Page-level text extractions:
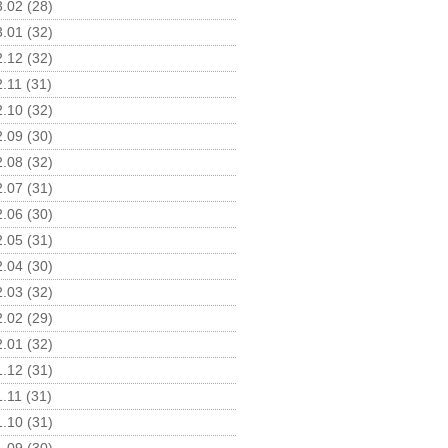
.02 (28)
.01 (32)
.12 (32)
.11 (31)
.10 (32)
.09 (30)
.08 (32)
.07 (31)
.06 (30)
.05 (31)
.04 (30)
.03 (32)
.02 (29)
.01 (32)
.12 (31)
.11 (31)
.10 (31)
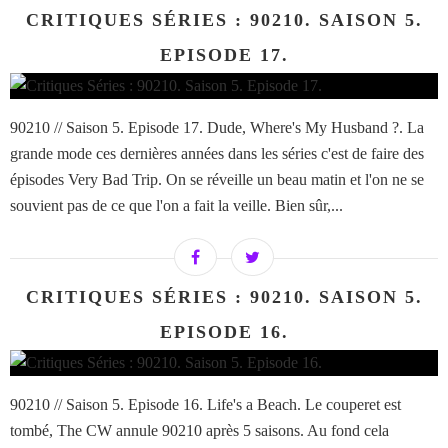
CRITIQUES SÉRIES : 90210. SAISON 5.
EPISODE 17.
90210 // Saison 5. Episode 17. Dude, Where's My Husband ?. La
grande mode ces dernières années dans les séries c'est de faire des
épisodes Very Bad Trip. On se réveille un beau matin et l'on ne se
souvient pas de ce que l'on a fait la veille. Bien sûr,...
CRITIQUES SÉRIES : 90210. SAISON 5.
EPISODE 16.
90210 // Saison 5. Episode 16. Life's a Beach. Le couperet est
tombé, The CW annule 90210 après 5 saisons. Au fond cela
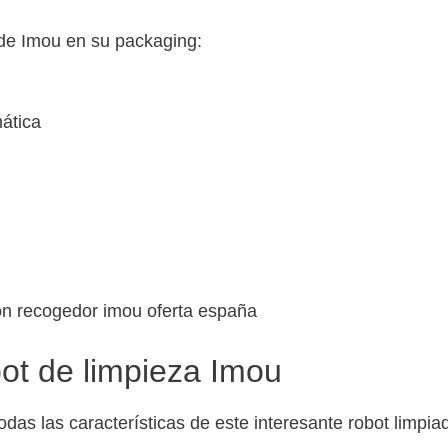
 de Imou en su packaging:
mática
ot de limpieza Imou
das las características de este interesante robot limpia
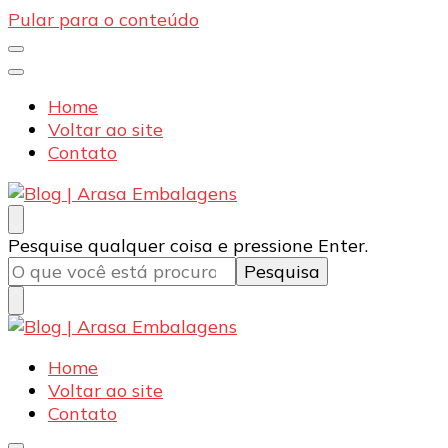
Pular para o conteúdo
Home
Voltar ao site
Contato
Blog | Arasa Embalagens
Confira conteúdos sobre embalagens para pizzas,
Procurando
Pesquise qualquer coisa e pressione Enter.
doces e salgados. Tudo para seu comércio com a
algo?
qualidade Arasa. Leia nossos conteúdos!
Blog | Arasa Embalagens
Confira conteúdos sobre embalagens para pizzas,
Home
doces e salgados. Tudo para seu comércio com a
Voltar ao site
qualidade Arasa. Leia nossos conteúdos!
Contato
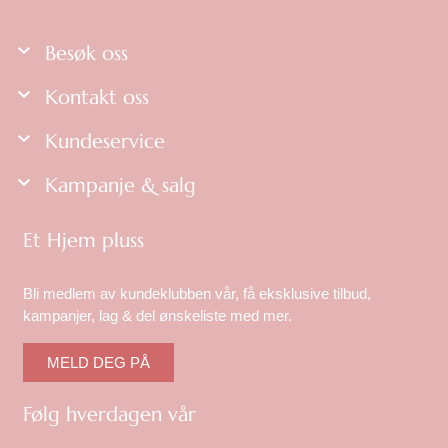
Besøk oss
Kontakt oss
Kundeservice
Kampanje & salg
Et Hjem pluss
Bli medlem av kundeklubben vår, få eksklusive tilbud,
kampanjer, lag & del ønskeliste med mer.
MELD DEG PÅ
Følg hverdagen vår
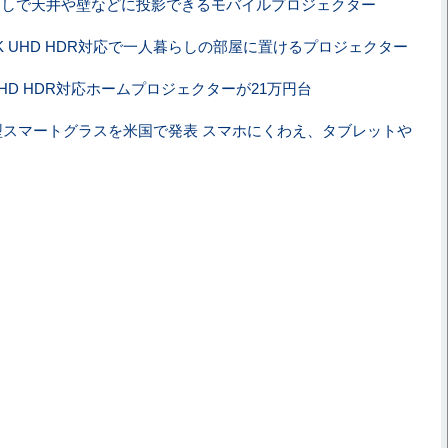
なしで天井や壁などに投影できるモバイルプロジェクター
K UHD HDR対応で一人暮らしの部屋に置けるプロジェクター
 UHD HDR対応ホームプロジェクターが21万円台
型スマートグラスを米国で発表 スマホにくわえ、タブレットや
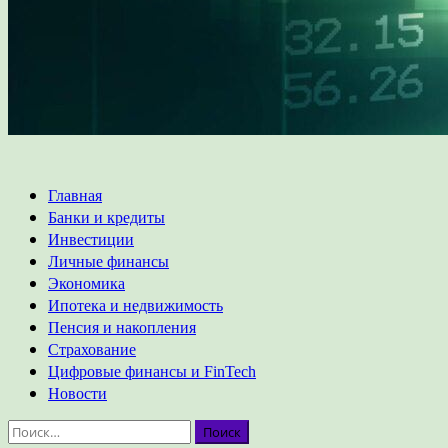
Основное
Главная
меню
Банки и кредиты
Инвестиции
Личные финансы
Экономика
Ипотека и недвижимость
Пенсия и накопления
Страхование
Цифровые финансы и FinTech
Новости
Найти:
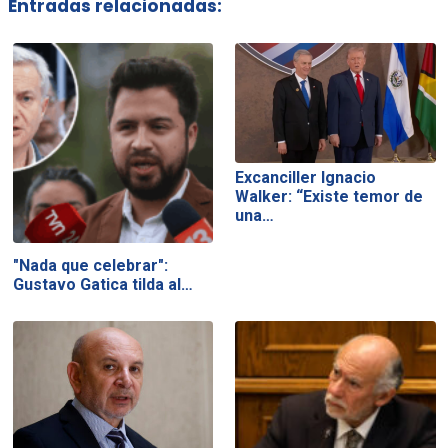
Entradas relacionadas:
Excanciller Ignacio
Walker: “Existe temor de
una…
"Nada que celebrar":
Gustavo Gatica tilda al…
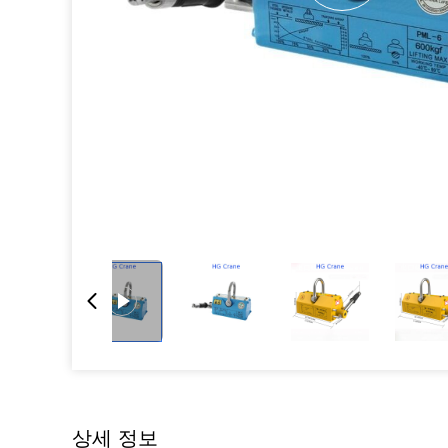
상세 정보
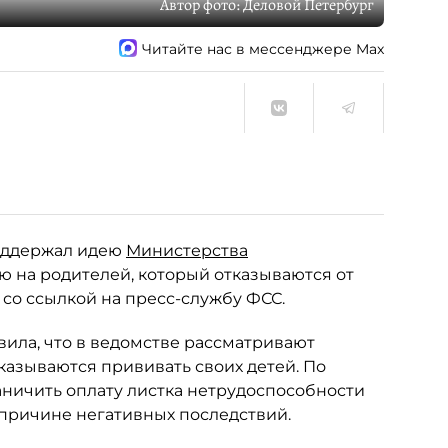
Автор фото:
Деловой Петербург
Читайте нас в мессенджере Max
ддержал идею
Министерства
 на родителей, который отказываются от
со ссылкой на пресс-службу ФСС.
вила, что в ведомстве рассматривают
казываются прививать своих детей. По
ничить оплату листка нетрудоспособности
й причине негативных последствий.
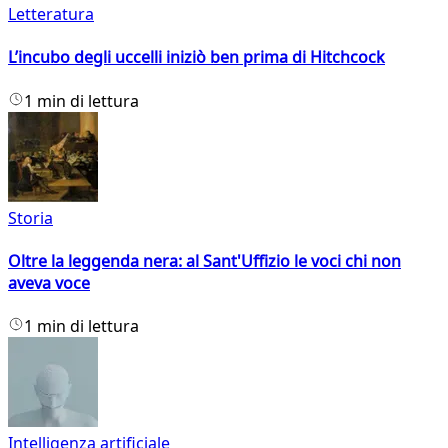
Letteratura
L’incubo degli uccelli iniziò ben prima di Hitchcock
1 min di lettura
Storia
Oltre la leggenda nera: al Sant'Uffizio le voci chi non
aveva voce
1 min di lettura
Intelligenza artificiale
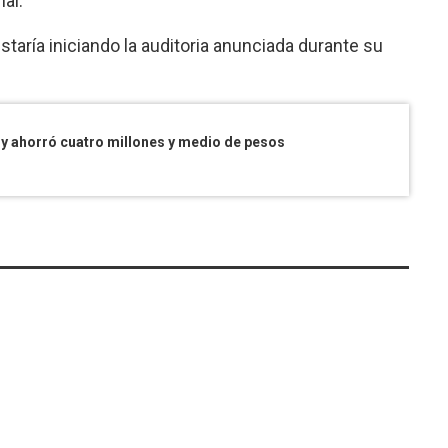
al.
staría iniciando la auditoria anunciada durante su
 y ahorró cuatro millones y medio de pesos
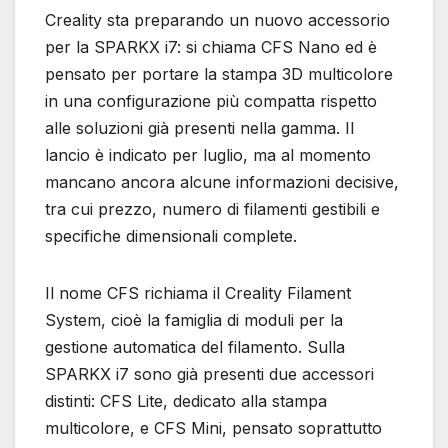
Creality sta preparando un nuovo accessorio
per la SPARKX i7: si chiama CFS Nano ed è
pensato per portare la stampa 3D multicolore
in una configurazione più compatta rispetto
alle soluzioni già presenti nella gamma. Il
lancio è indicato per luglio, ma al momento
mancano ancora alcune informazioni decisive,
tra cui prezzo, numero di filamenti gestibili e
specifiche dimensionali complete.
Il nome CFS richiama il Creality Filament
System, cioè la famiglia di moduli per la
gestione automatica del filamento. Sulla
SPARKX i7 sono già presenti due accessori
distinti: CFS Lite, dedicato alla stampa
multicolore, e CFS Mini, pensato soprattutto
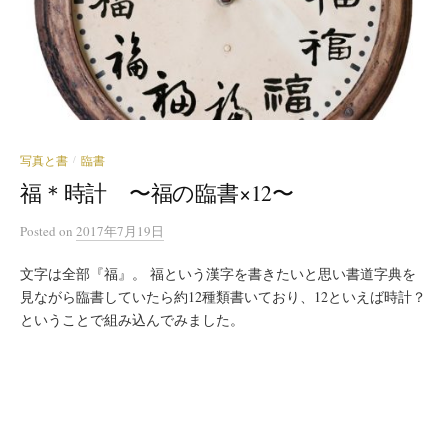
写真と書
臨書
/
福＊時計 〜福の臨書×12〜
Posted
on
2017年7月19日
文字は全部『福』。 福という漢字を書きたいと思い書道字典を
見ながら臨書していたら約12種類書いており、12といえば時計？
ということで組み込んでみました。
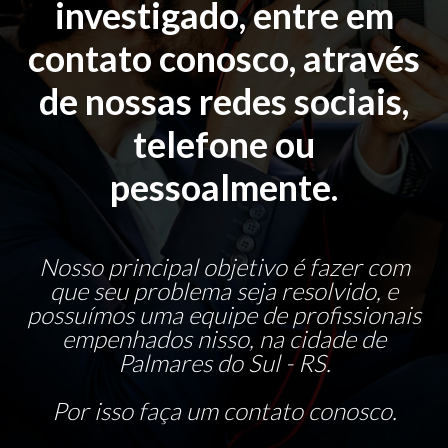
investigado, entre em
contato conosco, através
de nossas redes sociais,
telefone ou
pessoalmente.
Nosso principal objetivo é fazer com
que seu problema seja resolvido, e
possuímos uma equipe de profissionais
empenhados nisso, na cidade de
Palmares do Sul - RS.
Por isso faça um contato conosco.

◆ **Work required**: Skip the pictures and transcribe the rest of the records exactly.

◆ **Response box**:
.02 (28)
.01 (32)
.12 (32)
.11 (31)
.10 (32)
.09 (30)
.08 (32)
.07 (31)
.06 (30)
.05 (31)
.04 (30)
.03 (32)
.02 (29)
.01 (32)
.12 (31)
.11 (31)
.10 (31)
CRITIQUES SÉRIES : 90210. SAISON 5.
EPISODE 17.
90210 // Saison 5. Episode 17. Dude, Where's My Husband ?. La
grande mode ces dernières années dans les séries c'est de faire des
épisodes Very Bad Trip. On se réveille un beau matin et l'on ne se
souvient pas de ce que l'on a fait la veille. Bien sûr,...
CRITIQUES SÉRIES : 90210. SAISON 5.
EPISODE 16.
90210 // Saison 5. Episode 16. Life's a Beach. Le couperet est
tombé, The CW annule 90210 après 5 saisons. Au fond cela
 de Imou en su packaging:
mática
ot de limpieza Imou
das las características de este interesante robot limpia
Pular para o conteúdo
Home
Voltar ao site
Contato
Blog | Arasa Embalagens
Confira conteúdos sobre embalagens para pizzas,
Procurando
Pesquise qualquer coisa e pressione Enter.
doces e salgados. Tudo para seu comércio com a
algo?
qualidade Arasa. Leia nossos conteúdos!
Blog | Arasa Embalagens
Confira conteúdos sobre embalagens para pizzas,
Home
doces e salgados. Tudo para seu comércio com a
Voltar ao site
qualidade Arasa. Leia nossos conteúdos!
Contato
Besøk oss
Kontakt oss
Kundeservice
Kampanje & salg
Et Hjem pluss
Bli medlem av kundeklubben vår, få eksklusive tilbud,
kampanjer, lag & del ønskeliste med mer.
MELD DEG PÅ
Følg hverdagen vår
なしで天井や壁などに投影できるモバイルプロジェクター
K UHD HDR対応で一人暮らしの部屋に置けるプロジェクター
 UHD HDR対応ホームプロジェクターが21万円台
型スマートグラスを米国で発表 スマホにくわえ、タブレットや
Основное
Главная
меню
Банки и кредиты
Инвестиции
Личные финансы
Экономика
Ипотека и недвижимость
Пенсия и накопления
Страхование
Цифровые финансы и FinTech
Новости
Найти:
Entradas relacionadas:
Excanciller Ignacio
Walker: “Existe temor de
una…
"Nada que celebrar":
Gustavo Gatica tilda al…
상세 정보
Автор фото:
Деловой Петербург
Читайте нас в мессенджере Max
ддержал идею
Министерства
 на родителей, который отказываются от
со ссылкой на пресс-службу ФСС.
вила, что в ведомстве рассматривают
казываются прививать своих детей. По
ничить оплату листка нетрудоспособности
й причине негативных последствий.
Letteratura
L’incubo degli uccelli iniziò ben prima di Hitchcock
1 min di lettura
Storia
Oltre la leggenda nera: al Sant'Uffizio le voci chi non
aveva voce
1 min di lettura
Intelligenza artificiale
al.
staría iniciando la auditoria anunciada durante su
 y ahorró cuatro millones y medio de pesos
Creality sta preparando un nuovo accessorio
per la SPARKX i7: si chiama CFS Nano ed è
pensato per portare la stampa 3D multicolore
in una configurazione più compatta rispetto
alle soluzioni già presenti nella gamma. Il
lancio è indicato per luglio, ma al momento
mancano ancora alcune informazioni decisive,
tra cui prezzo, numero di filamenti gestibili e
specifiche dimensionali complete.
Il nome CFS richiama il Creality Filament
System, cioè la famiglia di moduli per la
gestione automatica del filamento. Sulla
SPARKX i7 sono già presenti due accessori
distinti: CFS Lite, dedicato alla stampa
multicolore, e CFS Mini, pensato soprattutto
写真と書
臨書
/
福＊時計 〜福の臨書×12〜
Posted
on
2017年7月19日
文字は全部『福』。 福という漢字を書きたいと思い書道字典を
見ながら臨書していたら約12種類書いており、12といえば時計？
ということで組み込んでみました。
investigado, entre em
contato conosco, através
de nossas redes sociais,
telefone ou
pessoalmente.
Nosso principal objetivo é fazer com
que seu problema seja resolvido, e
possuímos uma equipe de profissionais
empenhados nisso, na cidade de
Palmares do Sul - RS.
Por isso faça um contato conosco.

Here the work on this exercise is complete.